> _Provided records_:
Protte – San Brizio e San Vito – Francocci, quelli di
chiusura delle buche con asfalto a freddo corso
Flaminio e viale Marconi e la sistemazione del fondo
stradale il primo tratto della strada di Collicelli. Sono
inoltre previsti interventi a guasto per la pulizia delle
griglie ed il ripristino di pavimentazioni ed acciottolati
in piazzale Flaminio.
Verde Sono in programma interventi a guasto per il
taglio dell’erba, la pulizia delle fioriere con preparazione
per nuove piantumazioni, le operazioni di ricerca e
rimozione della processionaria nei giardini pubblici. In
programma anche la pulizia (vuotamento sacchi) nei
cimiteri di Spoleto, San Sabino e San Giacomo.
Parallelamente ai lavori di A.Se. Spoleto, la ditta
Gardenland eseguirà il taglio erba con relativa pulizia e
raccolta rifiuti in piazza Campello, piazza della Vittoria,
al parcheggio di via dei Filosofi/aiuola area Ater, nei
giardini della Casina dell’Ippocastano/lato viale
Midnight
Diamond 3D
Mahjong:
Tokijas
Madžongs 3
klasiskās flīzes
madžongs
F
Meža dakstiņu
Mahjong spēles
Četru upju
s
--
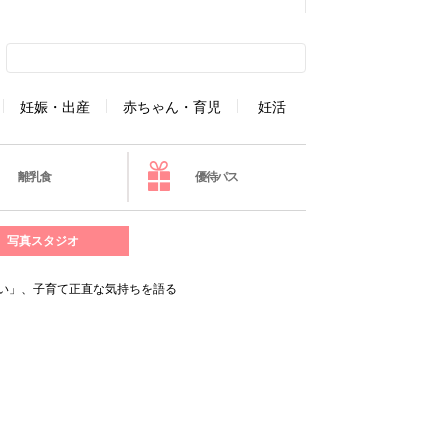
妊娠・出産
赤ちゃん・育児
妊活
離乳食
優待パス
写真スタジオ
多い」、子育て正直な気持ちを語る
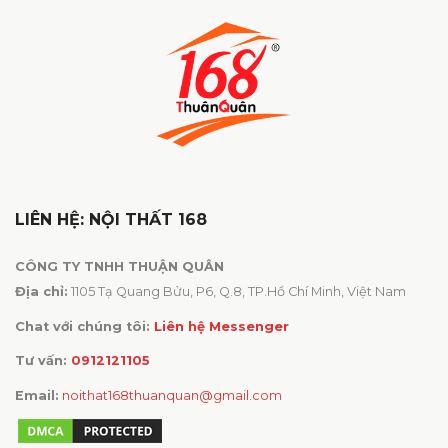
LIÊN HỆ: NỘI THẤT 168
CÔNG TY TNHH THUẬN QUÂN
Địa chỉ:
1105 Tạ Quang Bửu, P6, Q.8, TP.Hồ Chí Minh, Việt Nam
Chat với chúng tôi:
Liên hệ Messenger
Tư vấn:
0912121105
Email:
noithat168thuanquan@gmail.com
--
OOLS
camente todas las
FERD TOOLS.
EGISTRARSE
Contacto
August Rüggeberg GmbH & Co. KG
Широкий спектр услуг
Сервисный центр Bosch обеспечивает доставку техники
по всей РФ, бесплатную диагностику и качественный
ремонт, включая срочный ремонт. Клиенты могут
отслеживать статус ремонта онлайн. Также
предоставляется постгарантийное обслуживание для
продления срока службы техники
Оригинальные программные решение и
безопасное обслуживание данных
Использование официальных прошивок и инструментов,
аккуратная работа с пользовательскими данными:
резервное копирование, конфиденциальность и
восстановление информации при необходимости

> _Work order_: With the line holding "LIÊN HỆ: NỘI THẤT 168" as the first and the line holding "noithat168thuanquan@gmail.com" as the last, set down that range of the entries above exactly, and nothing else.

> _Output_:
LIÊN HỆ: NỘI THẤT 168
CÔNG TY TNHH THUẬN QUÂN
Địa chỉ:
1105 Tạ Quang Bửu, P6, Q.8, TP.Hồ Chí Minh, Việt Nam
Chat với chúng tôi:
Liên hệ Messenger
Tư vấn:
0912121105
Email:
noithat168thuanquan@gmail.com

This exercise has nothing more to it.